======== Given records ========
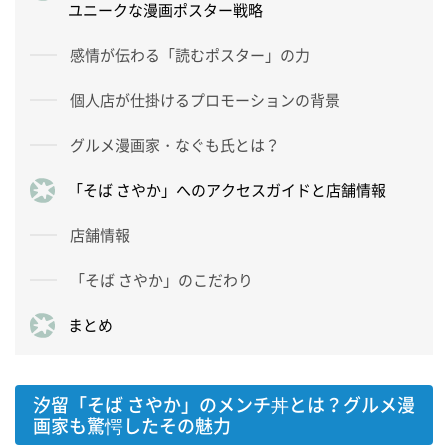
ユニークな漫画ポスター戦略
感情が伝わる「読むポスター」の力
個人店が仕掛けるプロモーションの背景
グルメ漫画家・なぐも氏とは？
「そば さやか」へのアクセスガイドと店舗情報
店舗情報
「そば さやか」のこだわり
まとめ
汐留「そば さやか」のメンチ丼とは？グルメ漫
画家も驚愕したその魅力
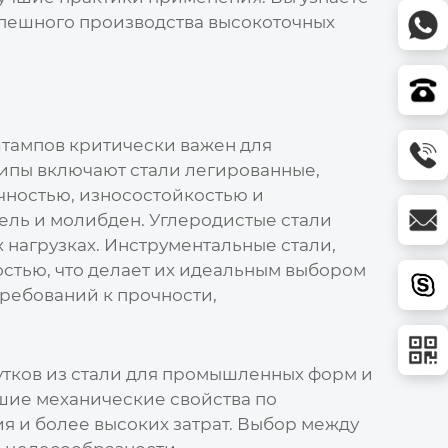
успешного производства высокоточных
штампов
критически важен для
ипы включают стали легированные,
чностью, износостойкостью и
ель и молибден. Углеродистые стали
 нагрузках. Инструментальные стали,
остью, что делает их идеальным выбором
требований к прочности,
утков из стали для промышленных форм и
чшие механические свойства по
я и более высоких затрат. Выбор между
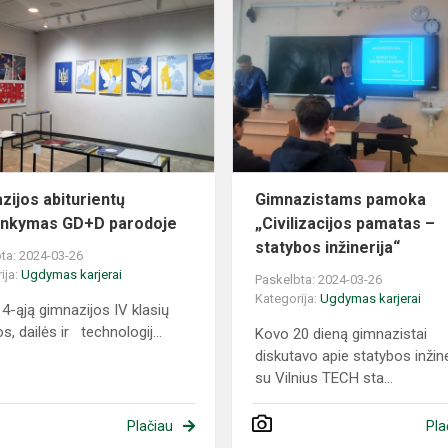
abiturientų
apsilankymas
GD+D
parodoje
zijos abiturientų
Gimnazistams pamoka
ankymas GD+D parodoje
„Civilizacijos pamatas –
statybos inžinerija“
ta: 2024-03-26
ija:
Ugdymas karjerai
Paskelbta: 2024-03-26
Kategorija:
Ugdymas karjerai
4-ąją gimnazijos IV klasių
, dailės ir technologij...
Kovo 20 dieną gimnazistai
diskutavo apie statybos inžine
su Vilnius TECH sta...
Plačiau
Pla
========
▶ _What is needed_
Nothing should appear in the answer except the lines from the first line of the data through the line holding "ankymas GD+D parodoje", exactly as written, with pictures left out.

▶ _Answer box_
ユニークな漫画ポスター戦略
感情が伝わる「読むポスター」の力
個人店が仕掛けるプロモーションの背景
グルメ漫画家・なぐも氏とは？
「そば さやか」へのアクセスガイドと店舗情報
店舗情報
「そば さやか」のこだわり
まとめ
汐留「そば さやか」のメンチ丼とは？グルメ漫
画家も驚愕したその魅力
успешного производства высокоточных
штампов
критически важен для
ипы включают стали легированные,
чностью, износостойкостью и
ель и молибден. Углеродистые стали
 нагрузках. Инструментальные стали,
остью, что делает их идеальным выбором
требований к прочности,
утков из стали для промышленных форм и
чшие механические свойства по
я и более высоких затрат. Выбор между
abiturientų
apsilankymas
GD+D
parodoje
zijos abiturientų
Gimnazistams pamoka
ankymas GD+D parodoje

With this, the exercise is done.